Ms. Tsuruda has also learned about what charities do and don't need. "When we go to the Greater Boston Food Bank, I'm struck by how much food is donated that isn't nutritious at all," she said. "Now, when PMD volunteers organize food drives in their communities, they try to be very specific about the protein products or other nutritious foods needed.
"At MIT, one of the things they teach you is before you jump in to solving a problem, first define it," she said. "Yet when it comes to volunteer work, people often jump to the solution. They say, 'let's have a clothing drive', but they don't talk to the local shelter first to see what's really needed. I want to be respectful about charities' needs instead of just doing what's easiest for us."

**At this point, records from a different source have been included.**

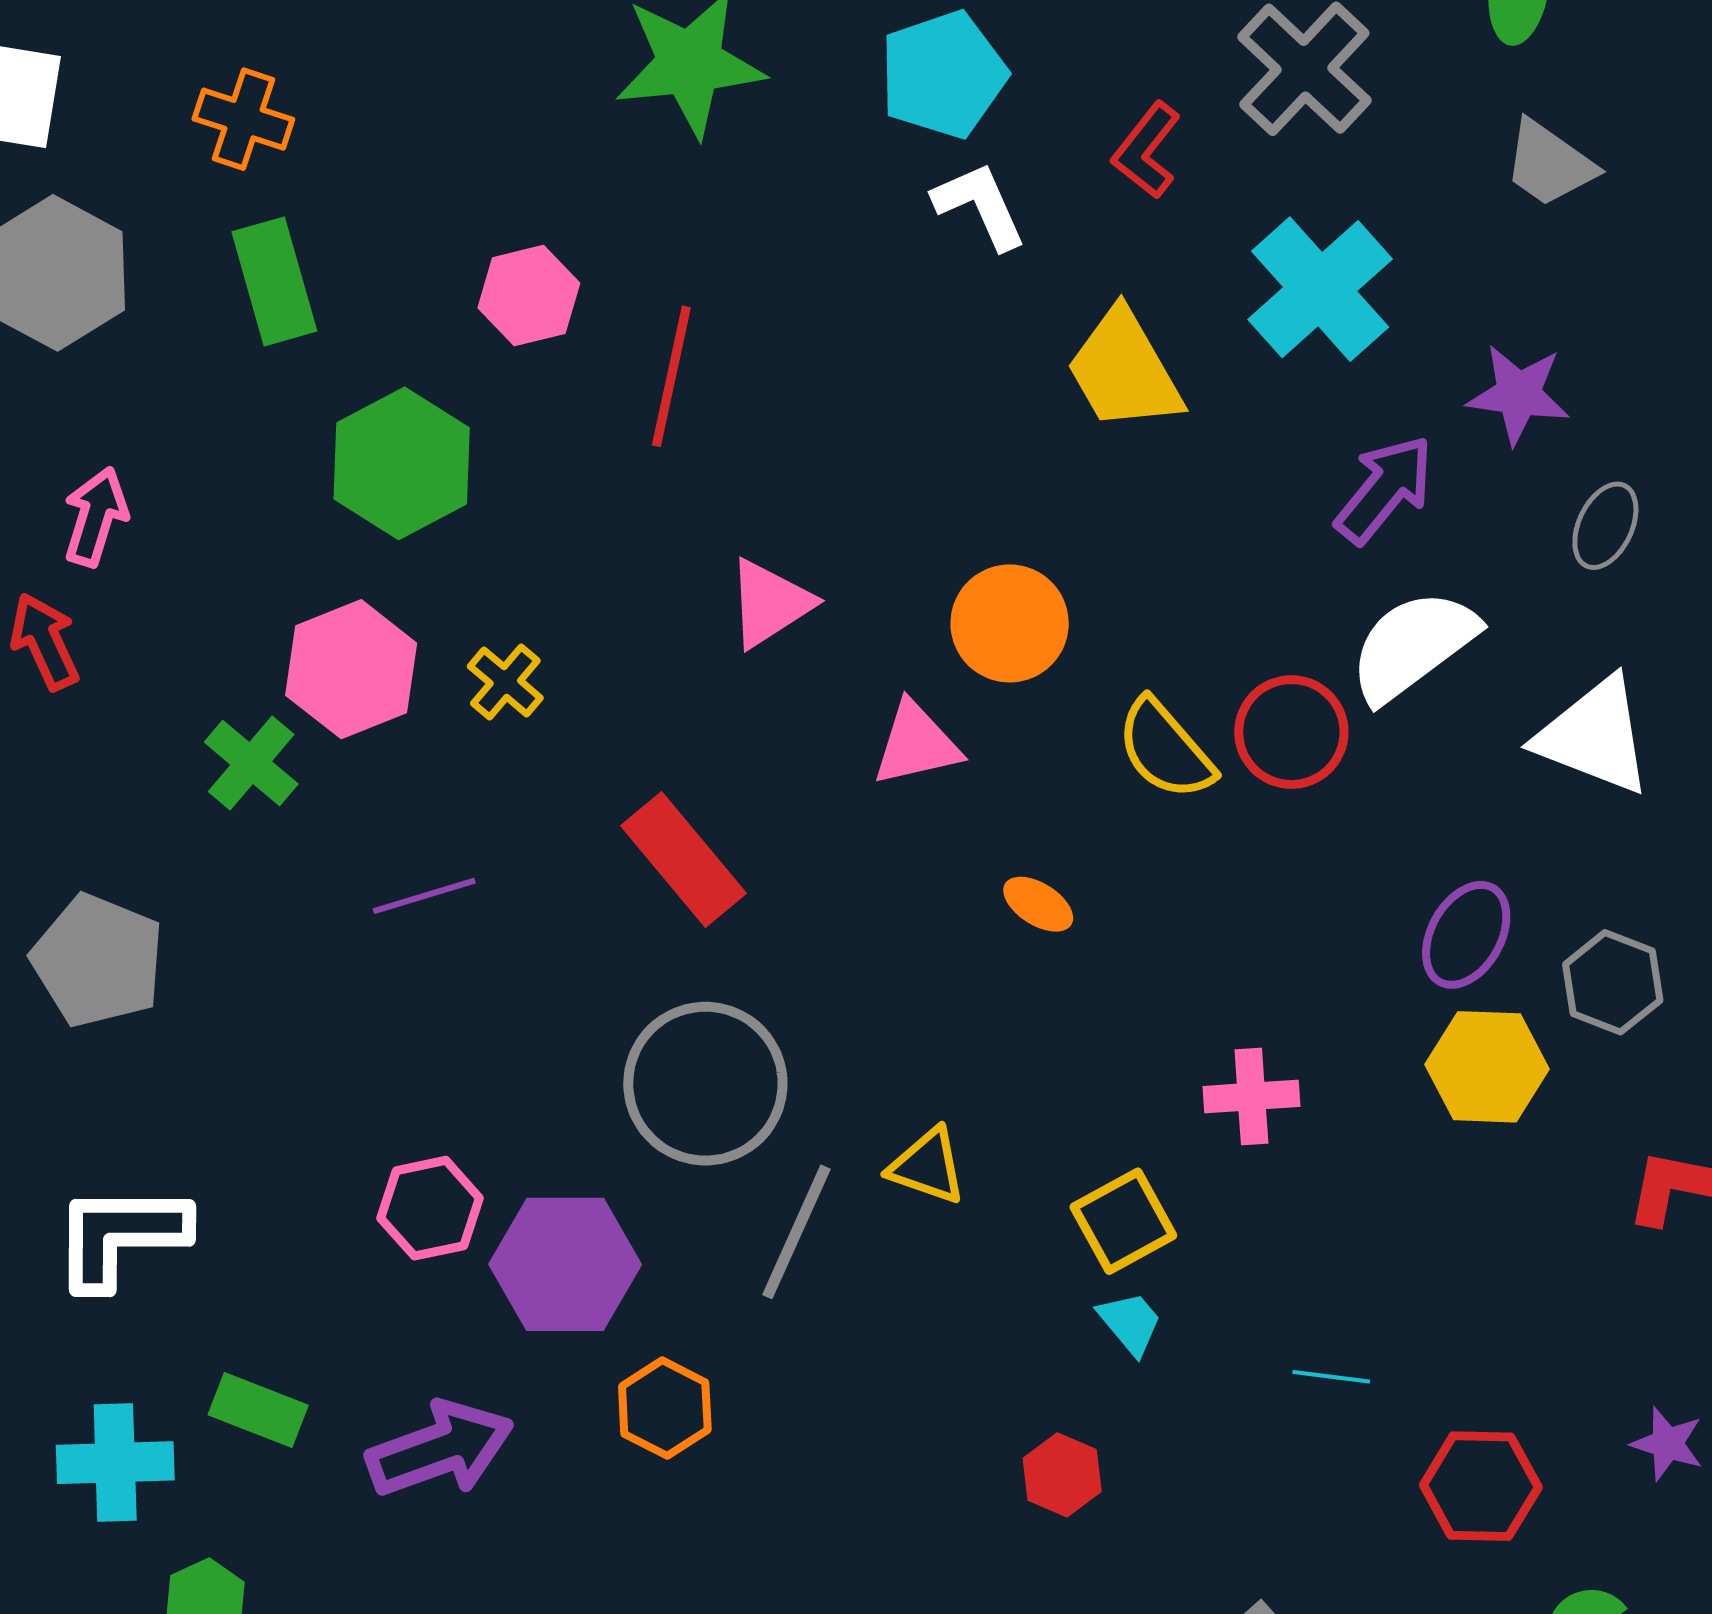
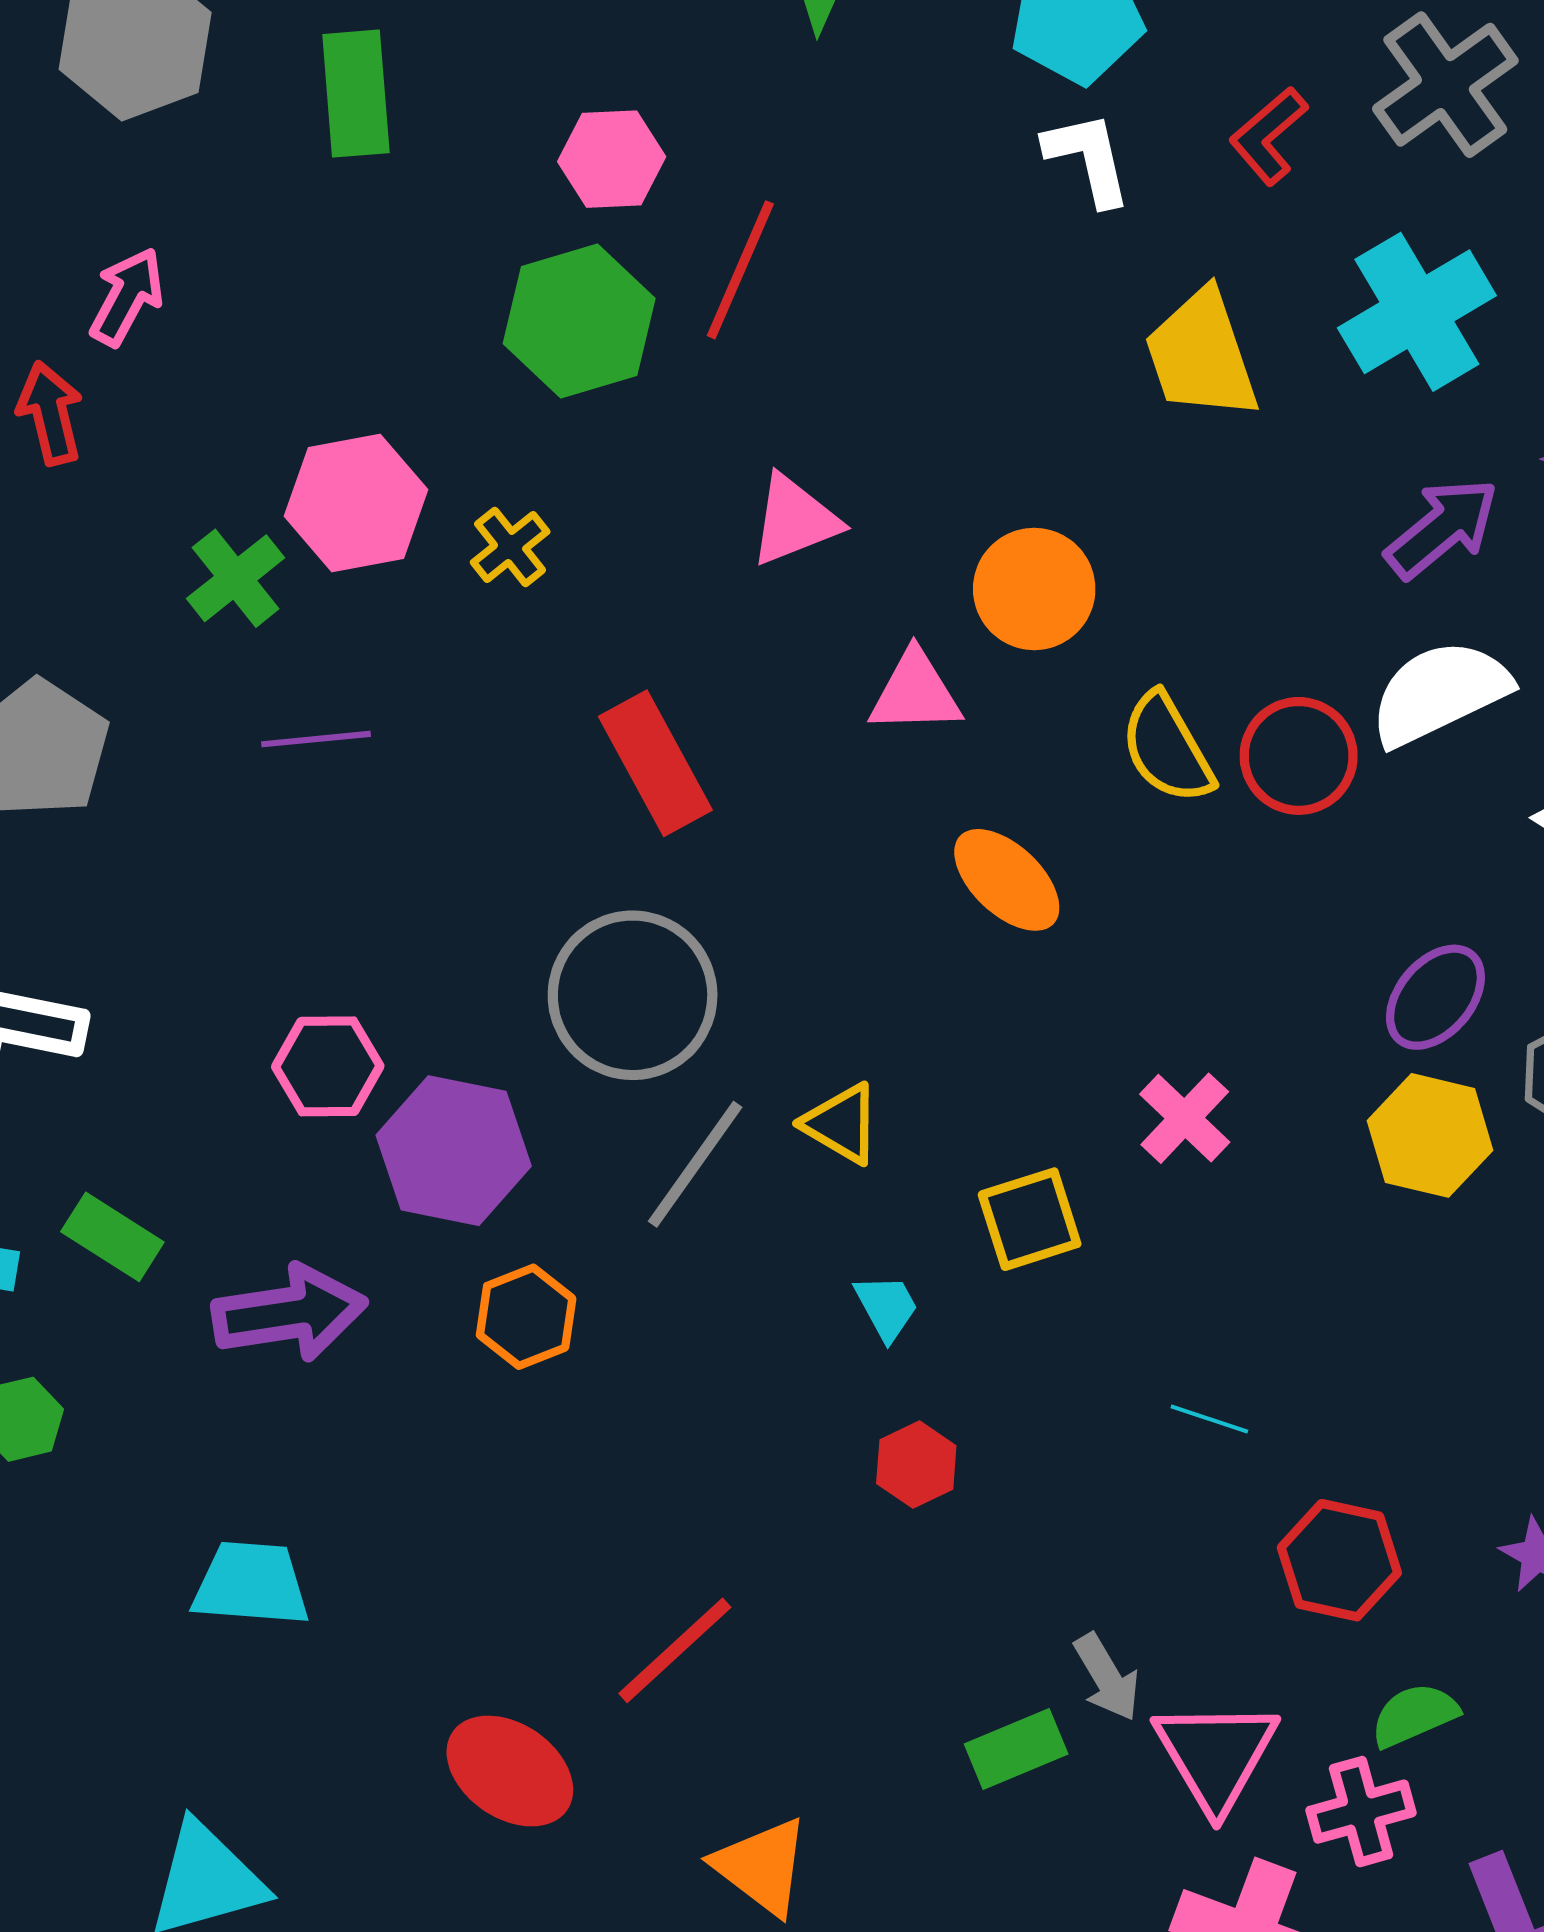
green hexagon: (402, 463) -> (579, 321), moved
purple line: (424, 896) -> (316, 739), moved
orange ellipse: (1038, 904) -> (1007, 880), size x1.6
pink cross: (1251, 1096) -> (1185, 1118), turned 36
cyan trapezoid: (1130, 1323) -> (887, 1307), moved

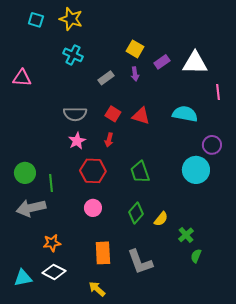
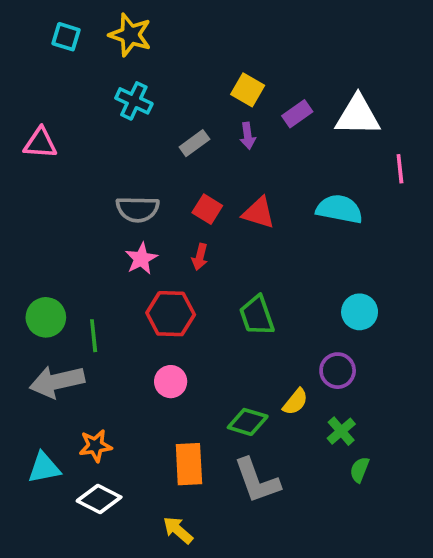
purple circle: (212, 145) -> (338, 371), moved
cyan circle: (196, 170) -> (360, 312), size x0.7
green diamond: (136, 213) -> (248, 422), moved, turned 65
cyan triangle: (23, 278) -> (44, 468), moved

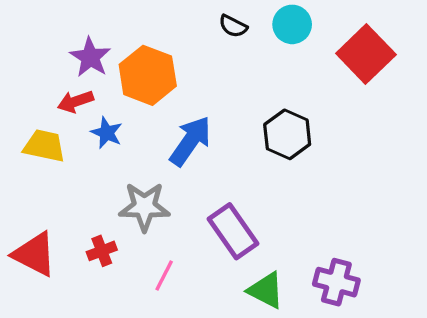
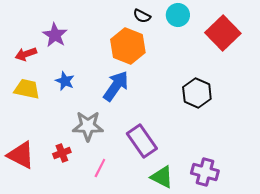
orange hexagon: (148, 75) -> (128, 46), moved
red arrow: (75, 102) -> (26, 54), moved
black hexagon: (287, 134) -> (197, 93), moved

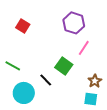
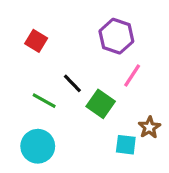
green line: (13, 66) -> (44, 101), moved
black line: (46, 80) -> (72, 83), moved
cyan square: (91, 99) -> (126, 145), moved

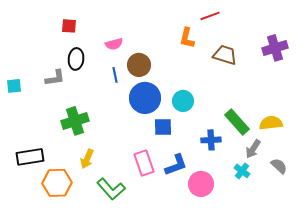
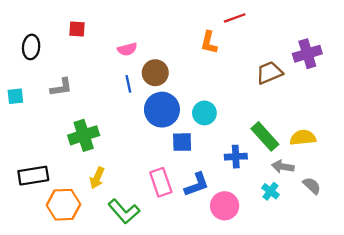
brown trapezoid: (225, 55) -> (269, 73), moved, turned -40
black ellipse: (76, 59) -> (31, 47), moved
gray arrow: (253, 149) -> (283, 167), turned 66

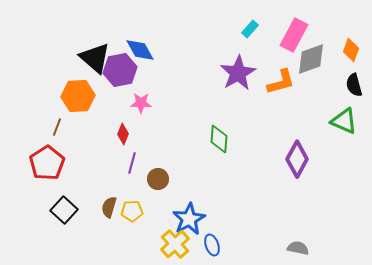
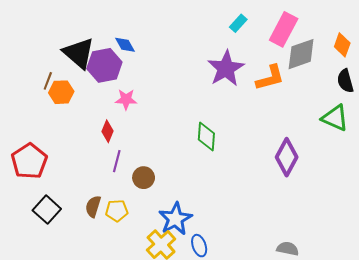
blue diamond: (140, 50) -> (125, 45), size x0.7
orange hexagon: (78, 96) -> (61, 92), size x0.7
brown line: (57, 127) -> (48, 81), moved

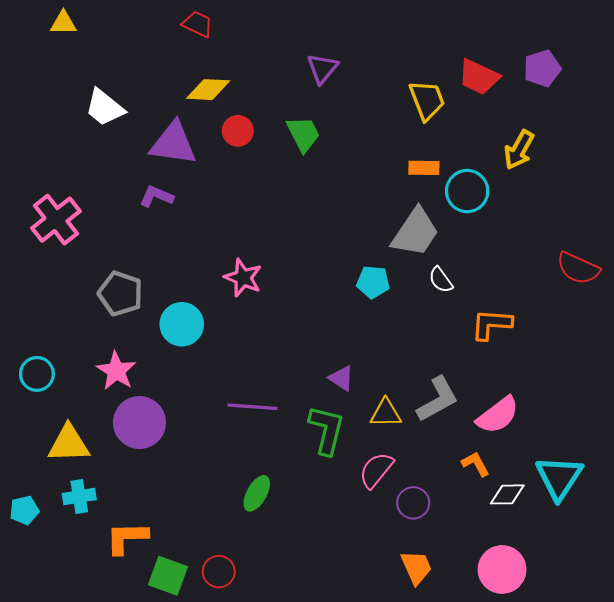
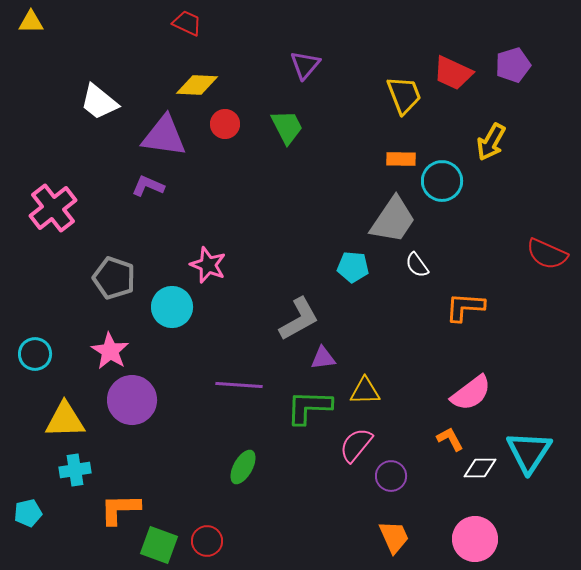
yellow triangle: (63, 23) -> (31, 22), moved
pink star: (243, 278) -> (208, 265), moved
purple triangle: (341, 378) -> (323, 358), turned -40
gray L-shape: (438, 399) -> (299, 319), moved
green L-shape: (327, 430) -> (309, 407), turned -102
cyan pentagon: (24, 510) -> (28, 513), moved

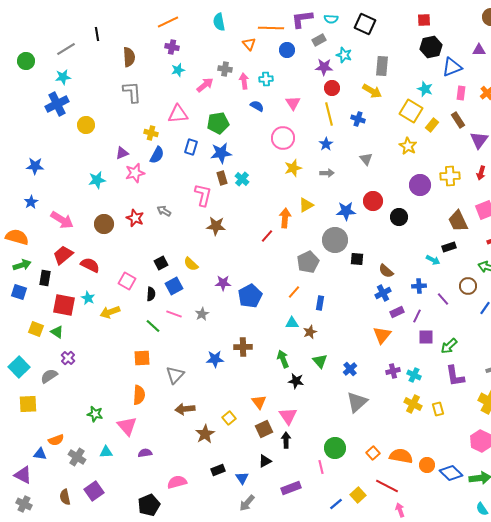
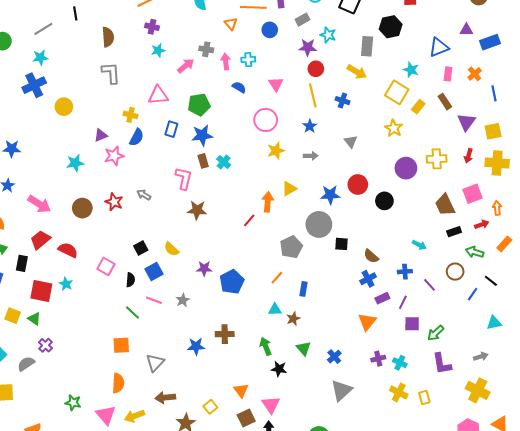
black hexagon: (431, 47) -> (391, 27), moved
black rectangle: (449, 247) -> (454, 232), moved
yellow arrow: (110, 312) -> (135, 416), moved

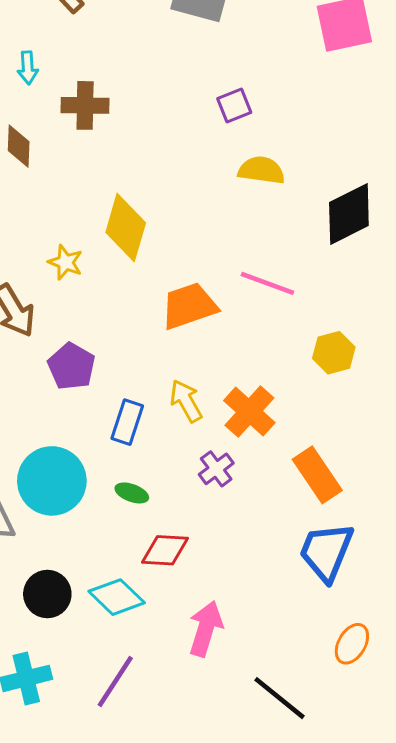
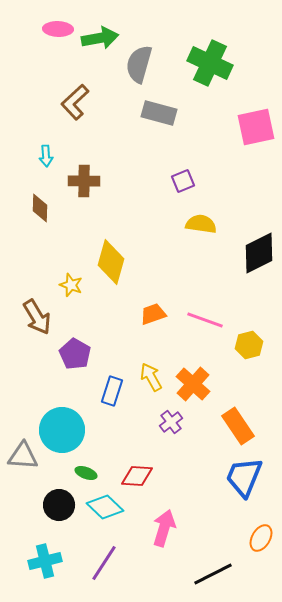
pink line: (267, 283) -> (205, 320), moved
orange trapezoid: (189, 306) -> (153, 314), size x0.7
green ellipse: (132, 493) -> (86, 473), moved
black line: (280, 698) -> (213, 574), turned -66

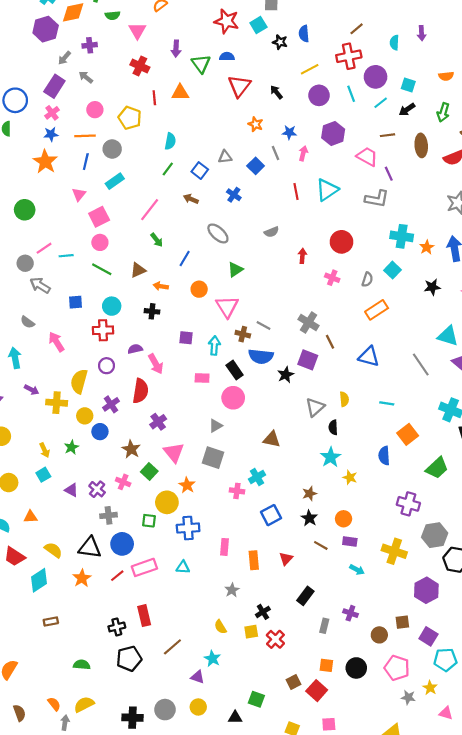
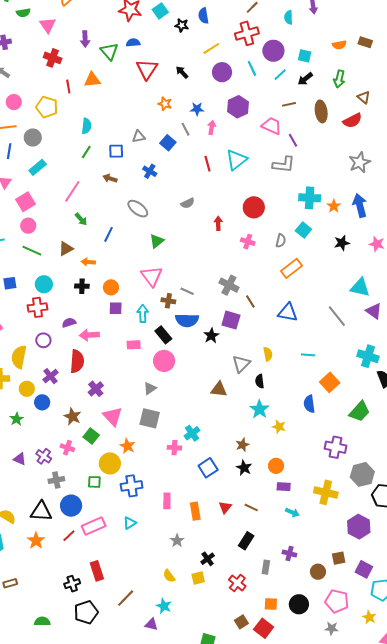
blue square: (200, 171) -> (116, 151), turned -35
orange circle: (199, 289) -> (111, 287), moved
pink arrow: (156, 364) -> (89, 335), turned 120
brown triangle: (272, 439) -> (219, 389), moved
brown line: (321, 545) -> (251, 508), moved
cyan triangle: (183, 567) -> (130, 523), turned -32
red cross: (275, 639) -> (237, 583), moved
gray star: (408, 697) -> (332, 628), moved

Ms. Tsuruda said her long-term goal is to transform the idea of community service from something that people do one or two days a year to a basic roadmap for everyday living. "I feel like we're addressing problems too far downstream," she said about issues like homelessness and hunger. "It's great to volunteer, but I want people to think about how they might effect greater change on an everyday basis.
"It's wonderful for people to be recognized for doing good, but I hope it extends to their everyday lives, like getting to know your elderly neighbors and helping them bring out their trash cans for pickup. Though you're not going to the inner city to volunteer, these are the little things, the connections, that our communities are missing."
In that same spirit, Ms. Tsuruda hopes PMD's style of responsible volunteerism will spread. Last year she started a course to train more people to plan and lead community service projects, either within PMD or for their own groups. "We're leveraging, sharing our expertise and trying to introduce people directly to the charities we work with," she explained. "It's also an opportunity to increase community connections and get more people to have a broader awareness of the needs in their communities."
After a day of community service, Ms. Tsuruda said she's sometimes chagrined to hear volunteers say, "This is a great experience--everyone should do it." "I try to help people understand that it would be even better if we never had to feed people at a shelter at all," she said. "If we wore our social awareness hats 365 days a year, maybe we could make that happen."
A version of this article appeared in MIT Tech Talk on April 25, 2001.